So, what does a federal watchdog — say the CFPB — do when it wants to crack down on discrimination in lending but knows that the legitimacy of its methods for doing so will be roundly questioned? Well, it seems, in the CFPB’s case, the winning strategy was to beat a market-shaping settlement out of a company unable to fight the charges.
Not because the charges couldn’t be fought, mind you, but because the firm needed government approval on a basically unrelated restructuring model and thus had a better-than-average incentive to play nice.
And while that may sound something like a conspiracy theory dreamed up by the CFPB’s Republican foes in the House and Senate to the average CFPB booster on the street, it seems that story is taken directly from internal documents and emails written by the staff of the Consumer Financial Protection Bureau. Those documents were released Tuesday (Nov. 24) by congressional Republican critics of the discrimination probe.
“Some of the claims being made in this case present issues…that would pose litigation risks,” CFPB staff members wrote in a 2013 memo addressed to the bureau’s director, Richard Cordray, which was included in the report.
And while the CFPB apparently was well-aware of the “issues” it had with its anti-discrimination case, the CFPB was also well-aware that the folks over at Ally Financial were unlikely to ever litigate any of those issues.
“Ally may have a powerful incentive to settle the entire matter quickly without engaging in protracted litigation,” the agency’s lawyers wrote, noting that the company’s failure to secure approval to become a holding company would force it to divest itself of key businesses, primarily its insurance subsidiaries.
And though the CFPB cannot write this off to staff gone wild, Cordray initially signed the report.
Samuel Gilford, a CFPB spokesman, had no immediate comment to offer, instead noting it would need to familiarize itself with the specifics on the release.
“The CFPB’s goal has been, and continues to be, the elimination of illegal discrimination,” he said, adding that the bureau will fairly and consistently enforce the related law to “ensure borrowers harmed by discrimination receive the relief they deserve.”
And while it is noble to give consumers what they deserve, it seems at least open for interpretation whether Ally got what it deserved.

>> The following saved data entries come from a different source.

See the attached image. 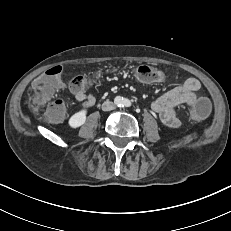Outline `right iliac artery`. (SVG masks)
Returning a JSON list of instances; mask_svg holds the SVG:
<instances>
[{"instance_id": "right-iliac-artery-1", "label": "right iliac artery", "mask_w": 231, "mask_h": 231, "mask_svg": "<svg viewBox=\"0 0 231 231\" xmlns=\"http://www.w3.org/2000/svg\"><path fill=\"white\" fill-rule=\"evenodd\" d=\"M121 101H123V99L121 100V98L118 99V103H121Z\"/></svg>"}]
</instances>
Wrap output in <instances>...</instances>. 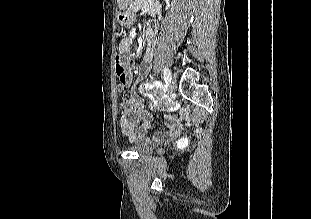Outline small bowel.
Here are the masks:
<instances>
[{
  "instance_id": "obj_1",
  "label": "small bowel",
  "mask_w": 311,
  "mask_h": 219,
  "mask_svg": "<svg viewBox=\"0 0 311 219\" xmlns=\"http://www.w3.org/2000/svg\"><path fill=\"white\" fill-rule=\"evenodd\" d=\"M154 48L153 40L149 41L148 49L144 58V64L140 69L137 80L134 85L133 73L128 71L126 73L127 86L132 87L129 97L125 100L123 105V112L121 114L120 125L122 133L127 136L131 141H141L145 143H153L160 140L175 137L180 132V127L176 123V119L173 116H165L167 129L165 131L148 136V131L152 124V113L148 111L143 103L139 91H142V84L144 83L148 73V62L152 57ZM120 54L128 55L131 51V40L123 39L118 46ZM153 101H158L160 98L159 93L156 90V85H148V91L146 93Z\"/></svg>"
}]
</instances>
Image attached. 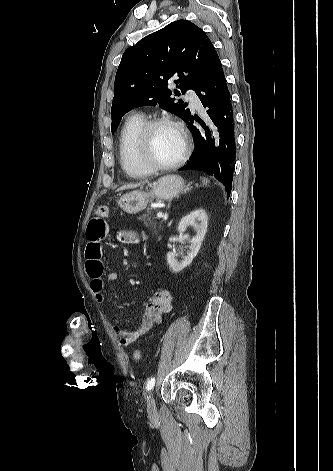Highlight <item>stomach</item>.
<instances>
[{
    "instance_id": "1",
    "label": "stomach",
    "mask_w": 333,
    "mask_h": 471,
    "mask_svg": "<svg viewBox=\"0 0 333 471\" xmlns=\"http://www.w3.org/2000/svg\"><path fill=\"white\" fill-rule=\"evenodd\" d=\"M186 185L182 177L178 175H166L157 180L149 192L136 190L122 195L118 200V206L126 213L137 214L144 210L149 202L154 199L168 201L177 197Z\"/></svg>"
}]
</instances>
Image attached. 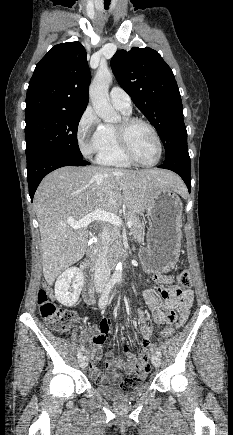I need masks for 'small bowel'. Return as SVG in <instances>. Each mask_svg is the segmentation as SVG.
I'll return each instance as SVG.
<instances>
[{"label":"small bowel","mask_w":233,"mask_h":435,"mask_svg":"<svg viewBox=\"0 0 233 435\" xmlns=\"http://www.w3.org/2000/svg\"><path fill=\"white\" fill-rule=\"evenodd\" d=\"M160 285L147 288L143 292V298L153 312L154 319L159 325H163L159 330L148 324V320L143 312L139 311L138 316L143 323L140 327L143 348L138 358L129 352V346L122 341V350L126 353V360L115 358L113 353L107 354L105 362L106 373H102L96 366L97 360L102 353V346L111 331L112 323L109 319H101L99 325L89 324L80 331V348L87 354L92 363L90 365V374L97 384L104 383H121L122 377L116 368H125L128 372L139 370L137 380H143L147 377L149 371L146 368V358L153 350L148 345L150 339L156 332L158 337L168 336L173 332L175 327L182 324L186 318L185 311H188L193 302V292L190 288H183L177 285H171L173 277L171 275H162L155 273L152 275ZM166 320L168 323L165 324ZM92 336H96L94 342H90Z\"/></svg>","instance_id":"1"}]
</instances>
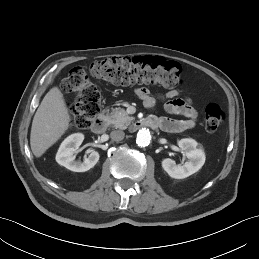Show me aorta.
Wrapping results in <instances>:
<instances>
[{"instance_id": "762f6f07", "label": "aorta", "mask_w": 259, "mask_h": 259, "mask_svg": "<svg viewBox=\"0 0 259 259\" xmlns=\"http://www.w3.org/2000/svg\"><path fill=\"white\" fill-rule=\"evenodd\" d=\"M151 141V133L146 128H141L136 137V143L138 146L145 147L148 146Z\"/></svg>"}]
</instances>
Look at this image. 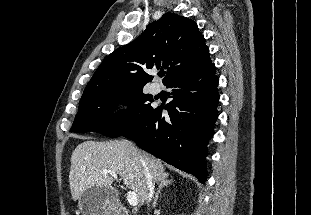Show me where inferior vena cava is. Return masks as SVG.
I'll list each match as a JSON object with an SVG mask.
<instances>
[{
    "label": "inferior vena cava",
    "instance_id": "602c4592",
    "mask_svg": "<svg viewBox=\"0 0 311 215\" xmlns=\"http://www.w3.org/2000/svg\"><path fill=\"white\" fill-rule=\"evenodd\" d=\"M143 162V166L146 172V176H147V185H148V196H147V203H149L152 200L153 194H154V183H153V179L152 176L149 173L148 167L146 166L145 162L142 160Z\"/></svg>",
    "mask_w": 311,
    "mask_h": 215
}]
</instances>
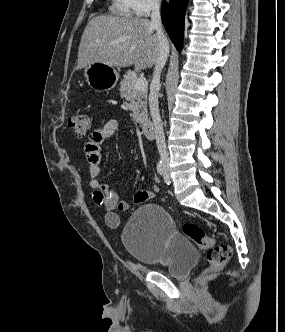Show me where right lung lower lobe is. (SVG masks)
Returning a JSON list of instances; mask_svg holds the SVG:
<instances>
[{
  "instance_id": "98d812e1",
  "label": "right lung lower lobe",
  "mask_w": 285,
  "mask_h": 332,
  "mask_svg": "<svg viewBox=\"0 0 285 332\" xmlns=\"http://www.w3.org/2000/svg\"><path fill=\"white\" fill-rule=\"evenodd\" d=\"M188 0H169L162 3L163 24L178 50L182 49L184 16Z\"/></svg>"
}]
</instances>
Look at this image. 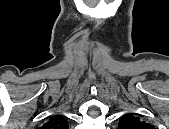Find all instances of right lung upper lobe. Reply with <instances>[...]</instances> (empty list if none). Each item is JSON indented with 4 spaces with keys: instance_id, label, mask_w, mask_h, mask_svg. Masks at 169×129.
<instances>
[{
    "instance_id": "right-lung-upper-lobe-1",
    "label": "right lung upper lobe",
    "mask_w": 169,
    "mask_h": 129,
    "mask_svg": "<svg viewBox=\"0 0 169 129\" xmlns=\"http://www.w3.org/2000/svg\"><path fill=\"white\" fill-rule=\"evenodd\" d=\"M46 129H67L68 128V122L66 119L54 116L49 119L47 123L43 125Z\"/></svg>"
}]
</instances>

The $98 million settlement with Ally was the government’s biggest case involving alleged discrimination in the auto loan market and the first case for the CFPB in the industry. Ally faced accusations that it, in its capacity as an underwriter for auto loans, was complicit in a pricing system that resulted in 235,000 minority borrowers being charged higher interest rates than white customers by auto dealers.
Ally, notably, was accused of being complicit but not responsible. The pricing system that the CFPB has a problem with revolves around the institution of something called a “dealer reserve,” which allows auto dealers who act as a middleman in securing loans for car buyers with a lender like Ally to increase the cost of the loan on offer from the lender. The CFPB, through an analysis method many have questioned, determined that auto dealers were employing dealer reserves far more often on minority borrowers than their white counterparts.
The CFPB, however, is explicitly barred from regulating auto dealers, so instead its methodology focuses on the lenders they partner with, with the intent to deliver a message: If your partner discriminates against minority borrowers, the lender will be held responsible. In Ally’s case, it was found to be almost $100 million worth of responsible.
Industry officials and lawmakers have been less than wholly supportive of this move by the CFPB for two main reasons thus far: 1) The CFPB is making use of a backdoor loophole to regulate where it has been barred from it; and 2) The agency’s methodology for determining whether or not discrimination has taken place is less than wholly rigorous science.
And the recent release — and the gamesmanship it brought to pushing through the auto lending regulation — indicates that the CFPB was apparently very aware of both of those complaints, though apparently not concerned enough to proceed gently.
At least where Ally Bank was concerned.